■ Task instructions ■
Restate, exactly as written, the entries below from the line that holds "2026 World Cup Live" through the line that holds "up 5% year on year.". Pictures are not part of the copy.

━━ Data listing ━━

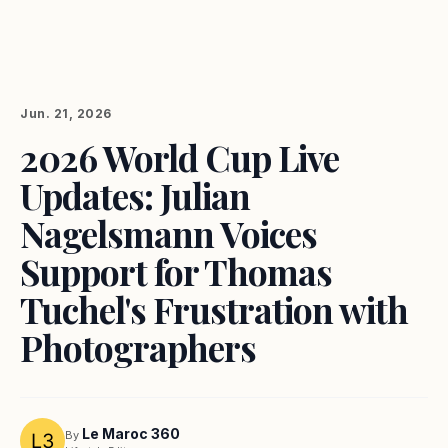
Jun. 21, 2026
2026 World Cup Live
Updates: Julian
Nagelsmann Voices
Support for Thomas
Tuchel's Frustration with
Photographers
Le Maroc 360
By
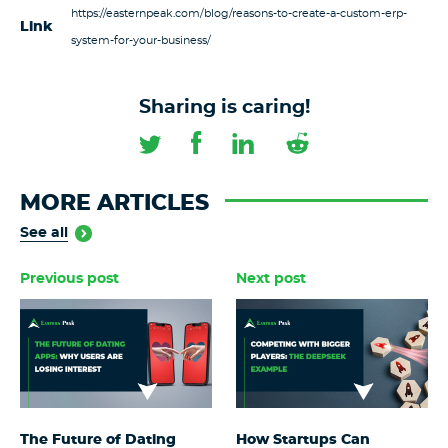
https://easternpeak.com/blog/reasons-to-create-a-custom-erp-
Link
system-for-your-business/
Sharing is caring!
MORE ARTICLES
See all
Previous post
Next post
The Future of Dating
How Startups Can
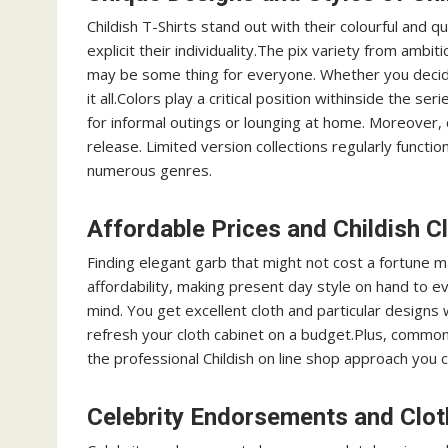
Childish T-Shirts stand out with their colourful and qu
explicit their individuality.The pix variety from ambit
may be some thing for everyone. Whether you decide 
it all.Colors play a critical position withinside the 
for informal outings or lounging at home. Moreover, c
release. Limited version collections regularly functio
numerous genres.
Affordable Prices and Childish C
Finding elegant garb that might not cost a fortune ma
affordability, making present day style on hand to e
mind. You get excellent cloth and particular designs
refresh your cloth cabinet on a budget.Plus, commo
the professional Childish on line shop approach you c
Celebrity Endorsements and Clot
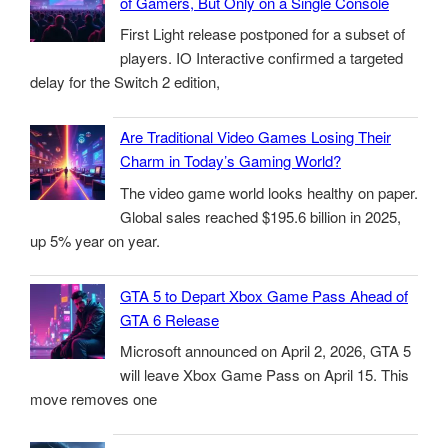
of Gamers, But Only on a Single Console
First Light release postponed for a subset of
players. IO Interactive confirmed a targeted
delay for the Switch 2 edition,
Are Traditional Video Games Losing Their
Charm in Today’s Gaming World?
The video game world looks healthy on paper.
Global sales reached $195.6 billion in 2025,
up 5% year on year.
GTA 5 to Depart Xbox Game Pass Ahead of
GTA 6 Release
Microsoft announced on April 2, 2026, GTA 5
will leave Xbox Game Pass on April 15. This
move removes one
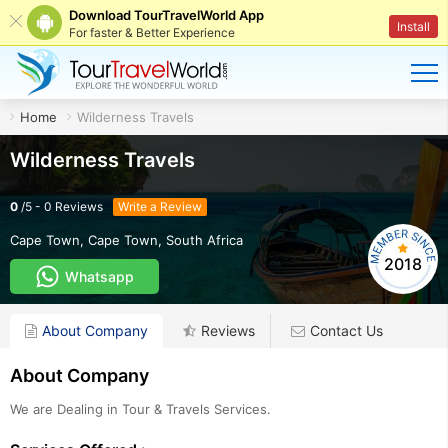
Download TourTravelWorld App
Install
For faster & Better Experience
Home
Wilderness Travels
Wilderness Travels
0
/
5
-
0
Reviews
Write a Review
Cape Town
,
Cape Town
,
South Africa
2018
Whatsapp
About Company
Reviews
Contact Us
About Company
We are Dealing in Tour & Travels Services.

━━━
━━ Data listing ━━

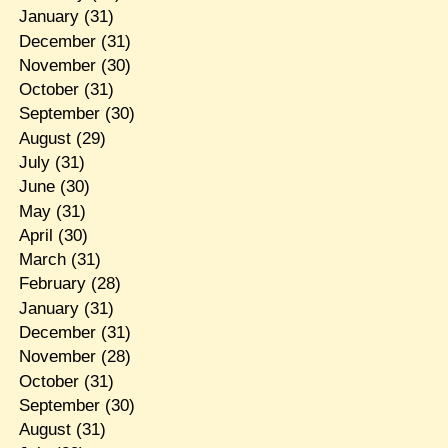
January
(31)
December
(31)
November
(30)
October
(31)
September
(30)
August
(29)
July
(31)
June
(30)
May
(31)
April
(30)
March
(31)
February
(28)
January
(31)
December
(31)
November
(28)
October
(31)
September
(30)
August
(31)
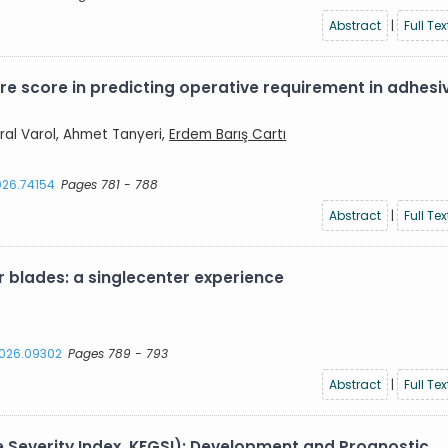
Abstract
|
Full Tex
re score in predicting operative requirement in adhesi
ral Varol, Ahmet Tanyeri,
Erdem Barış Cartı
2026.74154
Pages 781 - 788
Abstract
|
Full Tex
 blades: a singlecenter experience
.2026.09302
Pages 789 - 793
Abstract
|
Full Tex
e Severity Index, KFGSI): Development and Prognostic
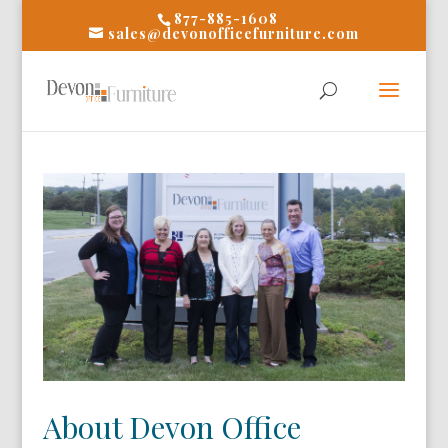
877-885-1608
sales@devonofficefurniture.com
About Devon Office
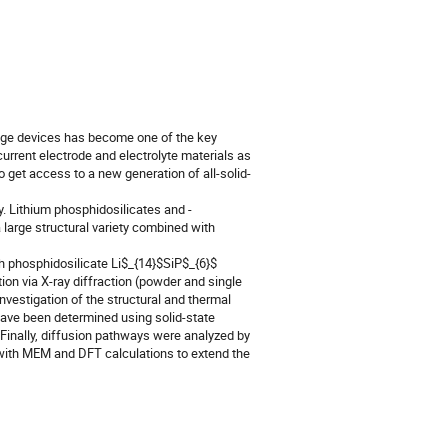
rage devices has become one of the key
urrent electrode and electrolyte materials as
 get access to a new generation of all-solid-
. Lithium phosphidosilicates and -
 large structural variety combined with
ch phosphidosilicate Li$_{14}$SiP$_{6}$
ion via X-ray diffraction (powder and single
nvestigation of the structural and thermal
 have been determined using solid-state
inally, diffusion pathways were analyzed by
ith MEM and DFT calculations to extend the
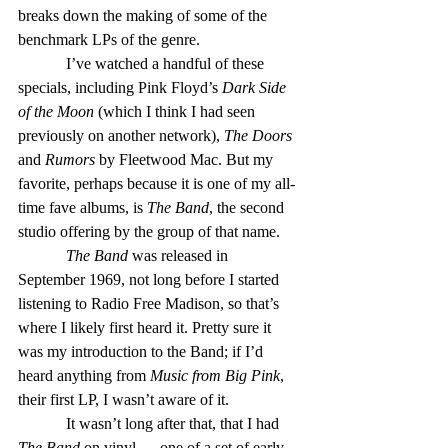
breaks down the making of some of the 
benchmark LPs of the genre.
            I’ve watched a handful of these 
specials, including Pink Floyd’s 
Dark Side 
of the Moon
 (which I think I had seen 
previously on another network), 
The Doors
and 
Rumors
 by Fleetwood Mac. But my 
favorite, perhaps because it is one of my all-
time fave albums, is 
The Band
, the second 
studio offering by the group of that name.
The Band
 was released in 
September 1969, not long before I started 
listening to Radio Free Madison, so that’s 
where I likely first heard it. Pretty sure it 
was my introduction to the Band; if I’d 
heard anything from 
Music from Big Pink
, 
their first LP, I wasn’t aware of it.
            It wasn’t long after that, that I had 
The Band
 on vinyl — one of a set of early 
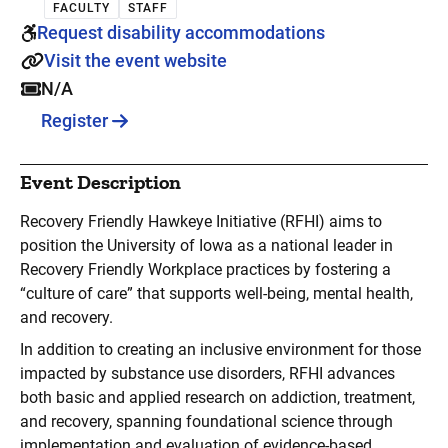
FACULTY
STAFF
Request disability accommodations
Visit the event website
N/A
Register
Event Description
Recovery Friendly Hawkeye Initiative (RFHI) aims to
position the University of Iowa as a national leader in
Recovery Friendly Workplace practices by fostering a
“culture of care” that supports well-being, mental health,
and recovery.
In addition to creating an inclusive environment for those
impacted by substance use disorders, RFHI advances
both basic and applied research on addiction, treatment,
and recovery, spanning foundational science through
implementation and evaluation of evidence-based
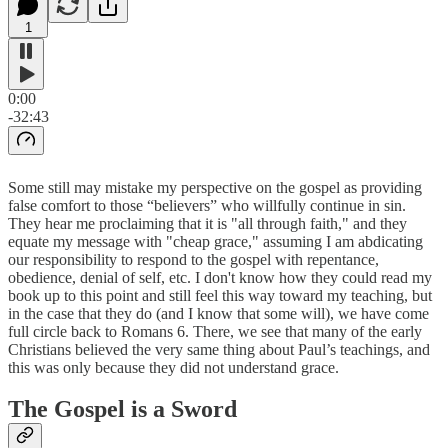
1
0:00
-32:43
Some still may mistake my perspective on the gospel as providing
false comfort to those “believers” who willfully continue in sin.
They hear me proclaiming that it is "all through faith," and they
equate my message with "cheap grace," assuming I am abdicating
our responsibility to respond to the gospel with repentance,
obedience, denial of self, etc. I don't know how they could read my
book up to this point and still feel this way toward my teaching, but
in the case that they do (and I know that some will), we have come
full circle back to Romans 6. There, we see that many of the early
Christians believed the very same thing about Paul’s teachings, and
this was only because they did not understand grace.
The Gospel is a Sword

━━━

■ Answer section ■
2026 World Cup Live
Updates: Julian
Nagelsmann Voices
Support for Thomas
Tuchel's Frustration with
Photographers
Le Maroc 360
By
https://easternpeak.com/blog/reasons-to-create-a-custom-erp-
Link
system-for-your-business/
Sharing is caring!
MORE ARTICLES
See all
Previous post
Next post
The Future of Dating
How Startups Can
Childish T-Shirts stand out with their colourful and qu
explicit their individuality.The pix variety from ambit
may be some thing for everyone. Whether you decide 
it all.Colors play a critical position withinside the 
for informal outings or lounging at home. Moreover, c
release. Limited version collections regularly functio
numerous genres.
Affordable Prices and Childish C
Finding elegant garb that might not cost a fortune ma
affordability, making present day style on hand to e
mind. You get excellent cloth and particular designs
refresh your cloth cabinet on a budget.Plus, commo
the professional Childish on line shop approach you c
Celebrity Endorsements and Clot
of Gamers, But Only on a Single Console
First Light release postponed for a subset of
players. IO Interactive confirmed a targeted
delay for the Switch 2 edition,
Are Traditional Video Games Losing Their
Charm in Today’s Gaming World?
The video game world looks healthy on paper.
Global sales reached $195.6 billion in 2025,
up 5% year on year.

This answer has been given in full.